For a typical hybrid inverter, it is a boost converter to take the PV input and boost it, if needed, to the AC inverter high rail. If the PV is already above what is needed, the MPPT just passes it through unchanged. It usually does not have a buck conversion option, instead the AC inverter section simply uses lower duty cycles when making the AC waveform from a higher than necessary rail voltage. Not having a buck be part of the MPPT on a hybrid saves money and it possibly a bit more efficient.
The AC inverter high rail will be the higher of the highest MPPT input or about 360 VDC (for US 240 VAC inverter). If all you PV inputs are under 360 VDC, all MPPTs will be boosting to about 360 VDC. If one MPPT is 400 VDC and the other lower, then the higher one passes the 400 VDC unchanged and the other MPPTs have to boost to 400 VDC. When spec sheets show MPPT efficiency is 99.9%, that's the pass through mode, no switching or boosting, but that's not the efficiency over the entire MPPT voltage range. A higher than necessary rail for the AC inverter reduces its efficiency, too. If the MPPT has to boost, then you might be down to 96% or 97% efficiency to the AC inverter rail, then the inverter losses on top of that.

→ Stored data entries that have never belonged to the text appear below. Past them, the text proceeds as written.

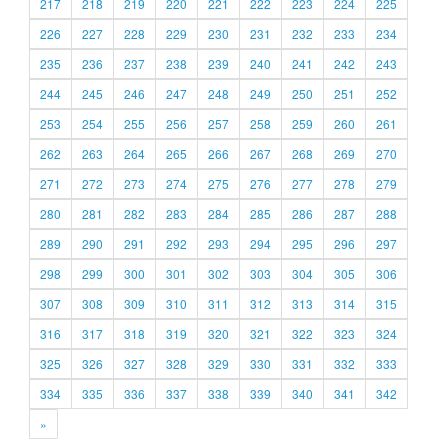
217
218
219
220
221
222
223
224
225
226
227
228
229
230
231
232
233
234
235
236
237
238
239
240
241
242
243
244
245
246
247
248
249
250
251
252
253
254
255
256
257
258
259
260
261
262
263
264
265
266
267
268
269
270
271
272
273
274
275
276
277
278
279
280
281
282
283
284
285
286
287
288
289
290
291
292
293
294
295
296
297
298
299
300
301
302
303
304
305
306
307
308
309
310
311
312
313
314
315
316
317
318
319
320
321
322
323
324
325
326
327
328
329
330
331
332
333
334
335
336
337
338
339
340
341
342
»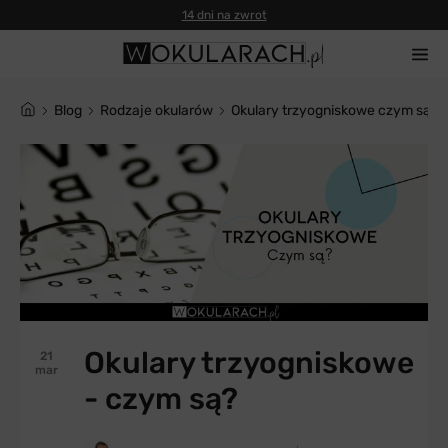
14 dni na zwrot
blog
Rodzaje okularów
Okulary trzyogniskowe czym są
Okulary trzyogniskowe
21
mar
- czym są?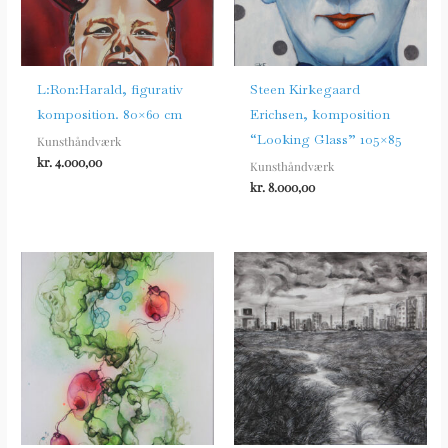
L:Ron:Harald, figurativ
Steen Kirkegaard
komposition. 80×60 cm
Erichsen, komposition
“Looking Glass” 105×85
Kunsthåndværk
kr.
4.000,00
Kunsthåndværk
kr.
8.000,00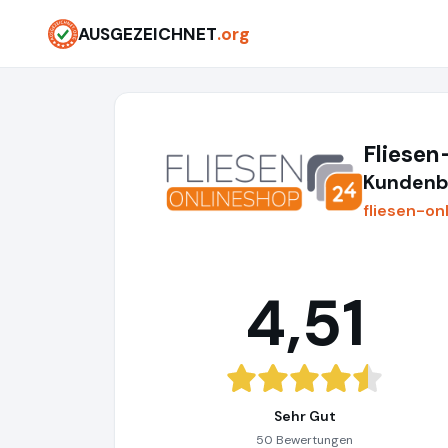
AUSGEZEICHNET
.org
Fliese
Kundenb
fliesen-on
4,51
Sehr Gut
50 Bewertungen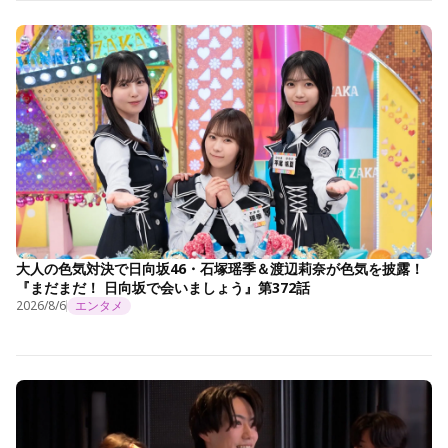
大人の色気対決で日向坂46・石塚瑶季＆渡辺莉奈が色気を披露！
『まだまだ！ 日向坂で会いましょう』第372話
2026/8/6
エンタメ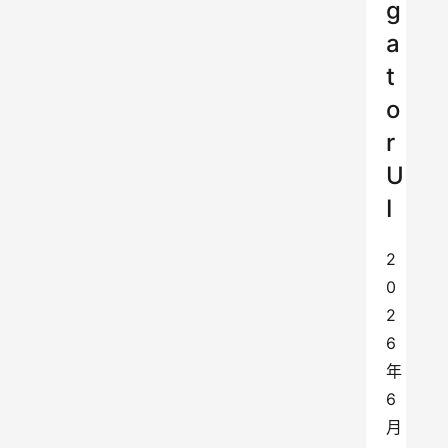
g
a
t
o
r
U
I
2
0
2
6
年
6
月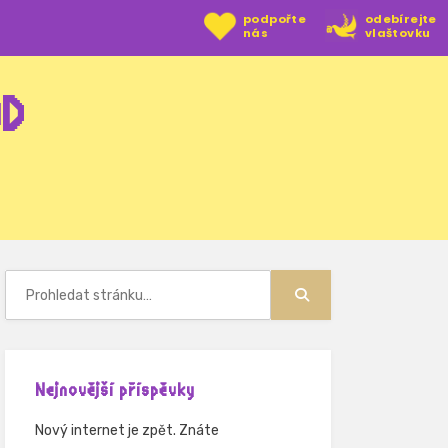
podpořte
odebírejte
nás
vlaštovku
OD
Hledat:
Hledat
Nejnovější příspěvky
Nový internet je zpět. Znáte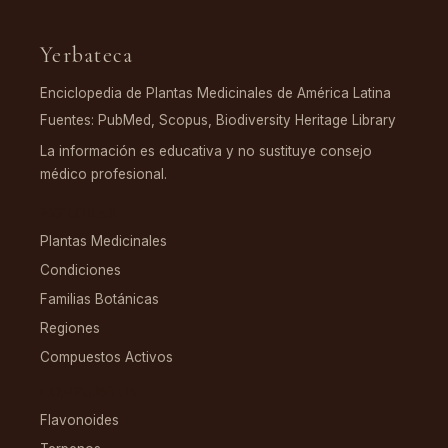
Yerbateca
Enciclopedia de Plantas Medicinales de América Latina
Fuentes: PubMed, Scopus, Biodiversity Heritage Library
La información es educativa y no sustituye consejo
médico profesional.
EXPLORAR
Plantas Medicinales
Condiciones
Familias Botánicas
Regiones
Compuestos Activos
COMPUESTOS
Flavonoides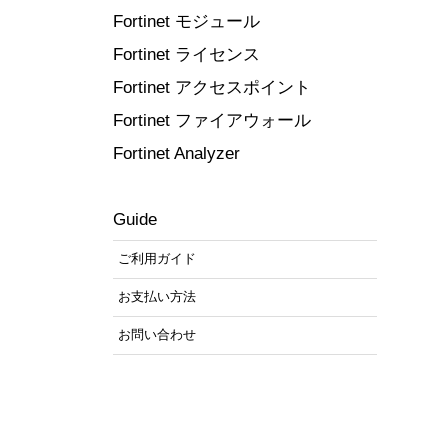
Fortinet モジュール
Fortinet ライセンス
Fortinet アクセスポイント
Fortinet ファイアウォール
Fortinet Analyzer
Guide
ご利用ガイド
お支払い方法
お問い合わせ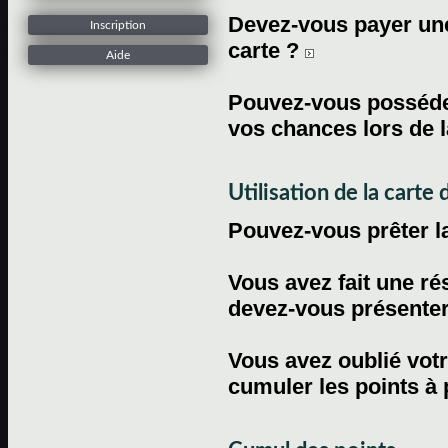
Devez-vous payer une 
Inscription
carte ?
Aide
Pouvez-vous posséder
vos chances lors de l
Utilisation de la carte d
Pouvez-vous prêter l
Vous avez fait une ré
devez-vous présenter 
Vous avez oublié votr
cumuler les points à 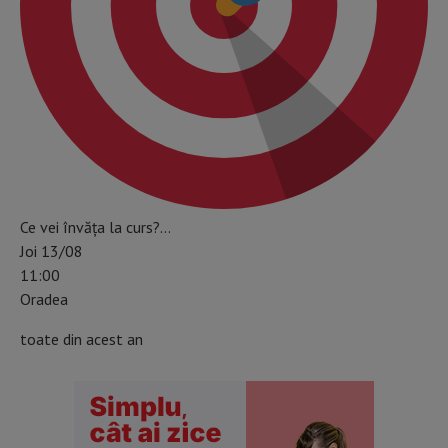
Ce vei învăța la curs?…
Joi 13/08
11:00
Oradea
toate din acest an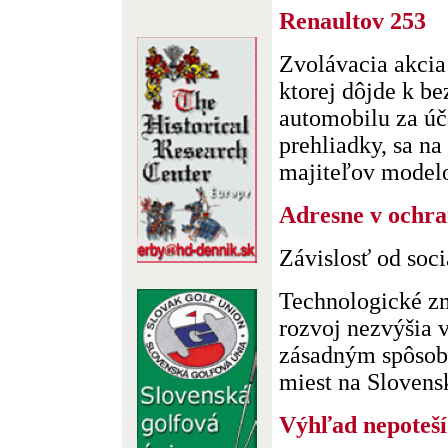
Renaultov 253
Zvolávacia akcia
ktorej dôjde k be
automobilu za úč
prehliadky, sa n
majiteľov modelov
Adresne v ochr
Závislosť od soc
Technologické z
rozvoj nezvýšia 
zásadným spôsob
miest na Slovensk
Výhľad nepoteší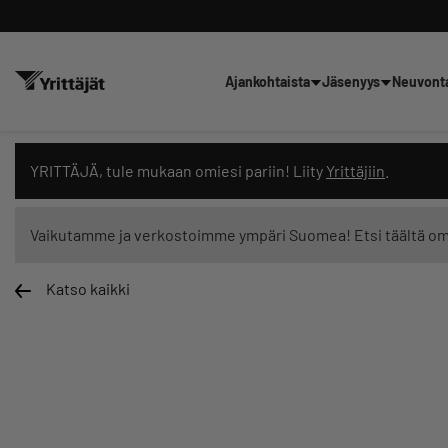
Ajankohtaista
Jäsenyys
Neuvont
Hae sivustolta tai kysy suoraan 
YRITTÄJÄ, tule mukaan omiesi pariin! Liity
Yrittäjiin
.
Vaikutamme ja verkostoimme ympäri Suomea! Etsi täältä o
Katso kaikki
Suodata hakutuloksia: näytä kaikki sisältö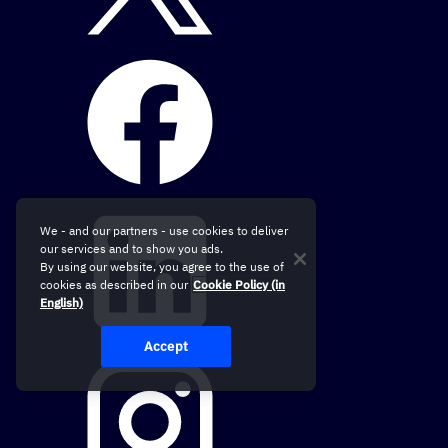
We - and our partners - use cookies to deliver
our services and to show you ads.
By using our website, you agree to the use of
cookies as described in our
Cookie Policy (in
English)
Accept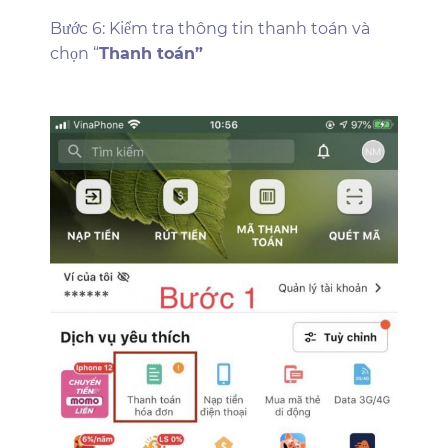
Bước 6: Kiểm tra thông tin thanh toán và
chọn “
Thanh toán”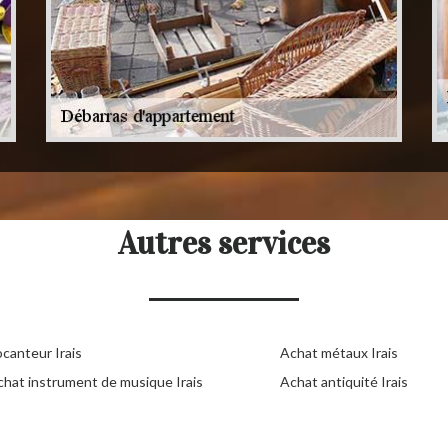
Autres services
canteur Irais
Achat métaux Irais
chat instrument de musique Irais
Achat antiquité Irais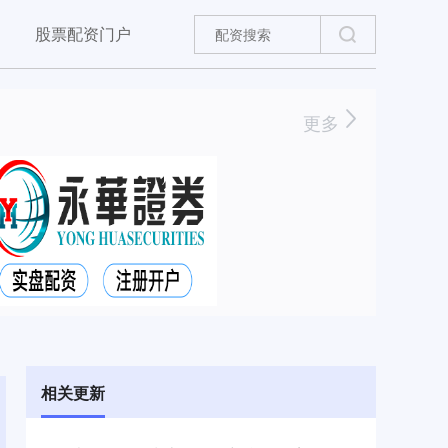
股票配资门户
更多
相关更新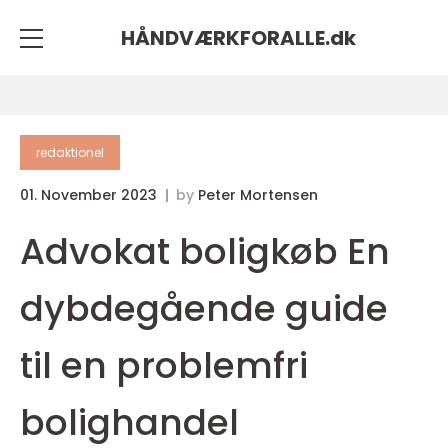
HÅNDVÆRKFORALLE.
dk
redaktionel
01. November 2023
by
Peter Mortensen
Advokat boligkøb En
dybdegående guide
til en problemfri
bolighandel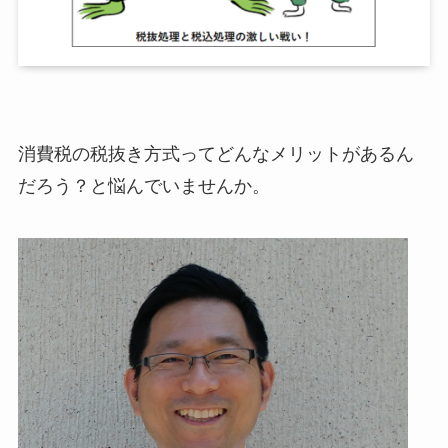
消費税の税抜き方式ってどんなメリットがあるん
だろう？と悩んでいませんか。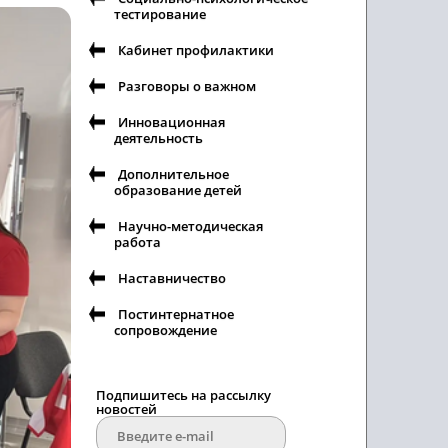
тестирование
Кабинет профилактики
Разговоры о важном
Инновационная
деятельность
Дополнительное
образование детей
Научно-методическая
работа
Наставничество
Постинтернатное
сопровождение
Подпишитесь на рассылку
новостей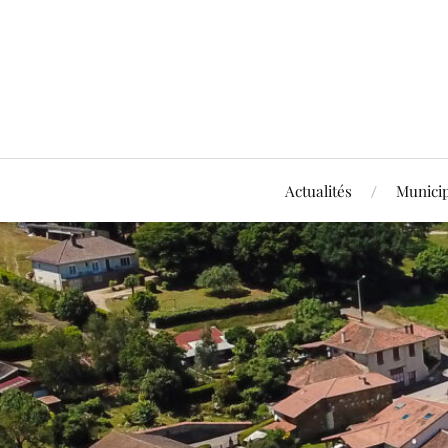
Actualités
Municip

Ideally, you want all your PV strings to come in right at 360 VDC. This maximizes the efficiency of both the MPPT and the AC inverter section. A terrible setup is where you have one PV at near the max input, and then others near the min input. Those min input MPPTs have to boost so high, and the AC inverter loses efficiency with the high rail voltage.
Vendors are really adept at making their efficiency specs look great. They do this by operating everything at the ideal point. For real world uses where things aren't optimal, the numbers are not as good. I wish vendors would publish real charts on MPPT efficiency versus input voltage. That would be eye opening to some.
Mike C.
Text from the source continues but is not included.